CHURCH leaders have urged the Prime Minister to put pressure on Azerbaijan to release Armenians imprisoned on “fabricated charges”.
On Monday, the Armenian Primate in the UK and Ireland, Bishop Hovakim Manukyan, sent a letter to Sir Keir Starmer. It was signed by eight other church leaders, including the Bishops of Winchester, Southwark, and Leeds.
The letter says: “Following the forced displacement of 120,000 Armenians from Artsakh (Nagorno-Karabakh) in 2023 [News, 13 October 2023], Azerbaijan has arbitrarily arrested, imprisoned, and indicted on the basis of fabricated charges, twenty-three Artsakh government officials and prisoners of war, as well as civilians. These individuals are now being tried in violation of all basic principles of fair trial.”

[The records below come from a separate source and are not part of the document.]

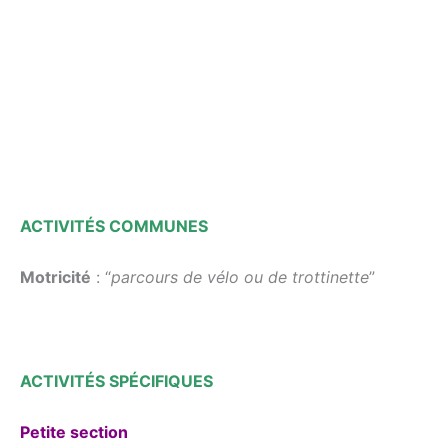
ACTIVITÉS
COMMUNES
Motricité
: “
parcours de vélo ou de trottinette
”
ACTIVITÉS SPÉCIFIQUES
Petite section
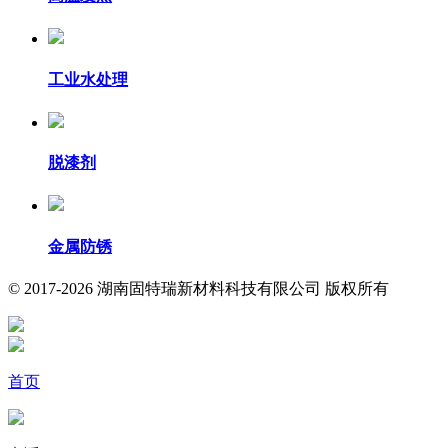
工业水处理
脱漆剂
金属防锈
© 2017-2026 湖南固特瑞新材料科技有限公司 版权所有
首页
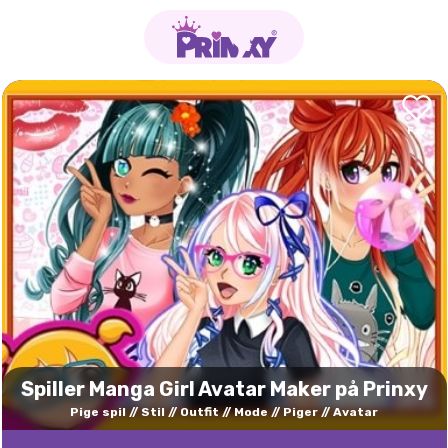
Spiller Manga Girl Avatar Maker på Prinxy
Pige spil
Stil
Outfit
Mode
Piger
Avatar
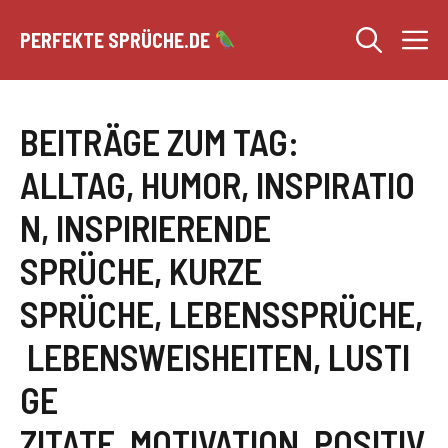
Zum
M
Inhalt
PERFEKTE SPRÜCHE.DE
springen
BEITRÄGE ZUM TAG:
ALLTAG
,
HUMOR
,
INSPIRATIO
N
,
INSPIRIERENDE
SPRÜCHE
,
KURZE
SPRÜCHE
,
LEBENSSPRÜCHE
,
LEBENSWEISHEITEN
,
LUSTI
GE
ZITATE
,
MOTIVATION
,
POSITIV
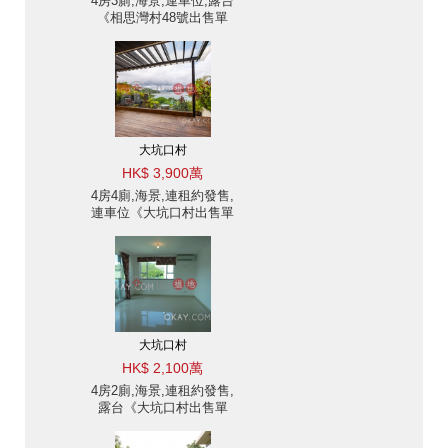
4房3廁,海景,連車位,露台
《相思灣村48號出售單
位》
大坑口村
HK$ 3,900萬
4房4廁,海景,連租約發售,
連車位《大坑口村出售單
位》
大坑口村
HK$ 2,100萬
4房2廁,海景,連租約發售,
露台《大坑口村出售單
位》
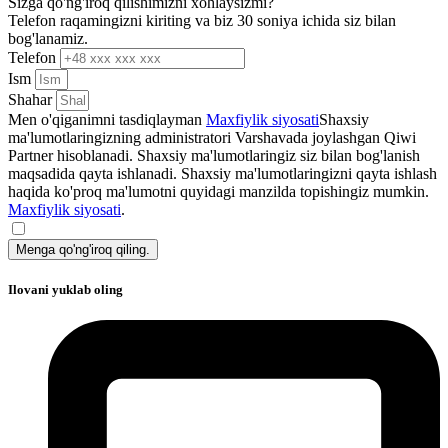
Sizga qo'ng'iroq qilishimizni xohlaysizmi?
Telefon raqamingizni kiriting va biz 30 soniya ichida siz bilan
bog'lanamiz.
Telefon
Ism
Shahar
Men o'qiganimni tasdiqlayman
Maxfiylik siyosati
Shaxsiy
ma'lumotlaringizning administratori Varshavada joylashgan Qiwi
Partner hisoblanadi. Shaxsiy ma'lumotlaringiz siz bilan bog'lanish
maqsadida qayta ishlanadi. Shaxsiy ma'lumotlaringizni qayta ishlash
haqida ko'proq ma'lumotni quyidagi manzilda topishingiz mumkin.
Maxfiylik siyosati
.
Menga qo'ng'iroq qiling.
Ilovani yuklab oling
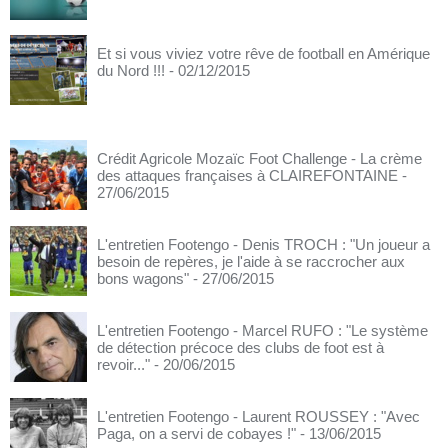
Et si vous viviez votre rêve de football en Amérique
du Nord !!!
- 02/12/2015
Crédit Agricole Mozaïc Foot Challenge - La crème
des attaques françaises à CLAIREFONTAINE
-
27/06/2015
L'entretien Footengo - Denis TROCH : "Un joueur a
besoin de repères, je l'aide à se raccrocher aux
bons wagons"
- 27/06/2015
L'entretien Footengo - Marcel RUFO : "Le système
de détection précoce des clubs de foot est à
revoir..."
- 20/06/2015
L'entretien Footengo - Laurent ROUSSEY : "Avec
Paga, on a servi de cobayes !"
- 13/06/2015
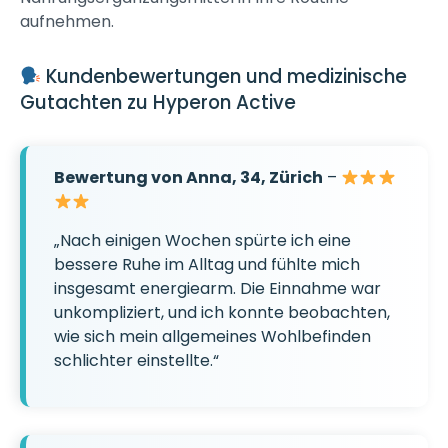
aufnehmen.
Kundenbewertungen und medizinische
Gutachten zu Hyperon Active
Bewertung von Anna, 34, Zürich
–
„Nach einigen Wochen spürte ich eine
bessere Ruhe im Alltag und fühlte mich
insgesamt energiearm. Die Einnahme war
unkompliziert, und ich konnte beobachten,
wie sich mein allgemeines Wohlbefinden
schlichter einstellte.“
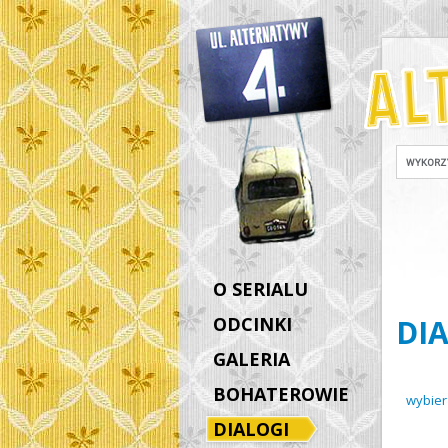
O SERIALU
ODCINKI
DI
GALERIA
BOHATEROWIE
wybier
DIALOGI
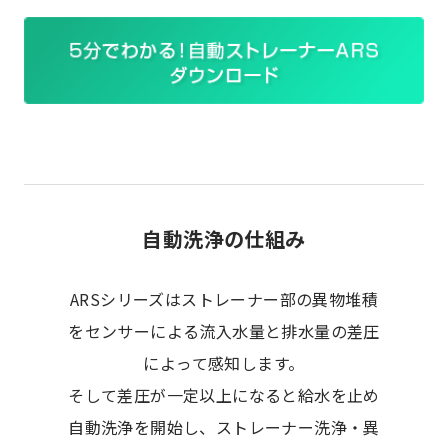
自動洗浄の仕組み
ARSシリーズはストレーナー部の異物堆積
をセンサーによる流入水量と排水量の差圧
によって感知します。
そして差圧が一定以上になると給水を止め
自動洗浄を開始し、ストレーナー洗浄・異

The letter refers to Ruben Vardanyan, a former State Minister of Artsakh, who has been imprisoned since September 2023, and who has been on hunger strike for more than 20 days. Mr Vardanyan has been charged with “offenses under the Criminal Code of the Republic of Azerbaijan”, Azerbaijani state media report.
Writing on the Church Times website this week, Paul Polman, who chairs the Saïd Business School and is vice-chair of the UN Global Compact, writes: “For almost 550 days, he [Mr Vardanyan] has endured imprisonment far from family and friends, his health deteriorating with each passing hour. Showing visible signs of torture and facing a secret military trial, he continues to be punished for one ‘crime’: helping fellow Armenian Christians in their ancestral homeland.”
Mr Polman writes that Britain and other Western nations have been agreeing “energy partnerships with Azerbaijan” while “turning a blind eye to these atrocities”. “The imprisonment of Ruben and 22 other Armenian leaders represents a failure of moral courage that should trouble every Christian conscience,” he says.
The religious leaders’ letter says that Azerbaijan has cracked down on “transparency and humanitarian relief” by suspending the BBC’s operations, “silencing independent journalism”, and expelling the International Committee of the Red Cross, “the only organization providing humanitarian aid and the only lifeline to detainees”.
The letter urges Sir Keir “to take decisive action and call for the immediate release of the detainees”, and “to urge Azerbaijan to comply with its international obligations”.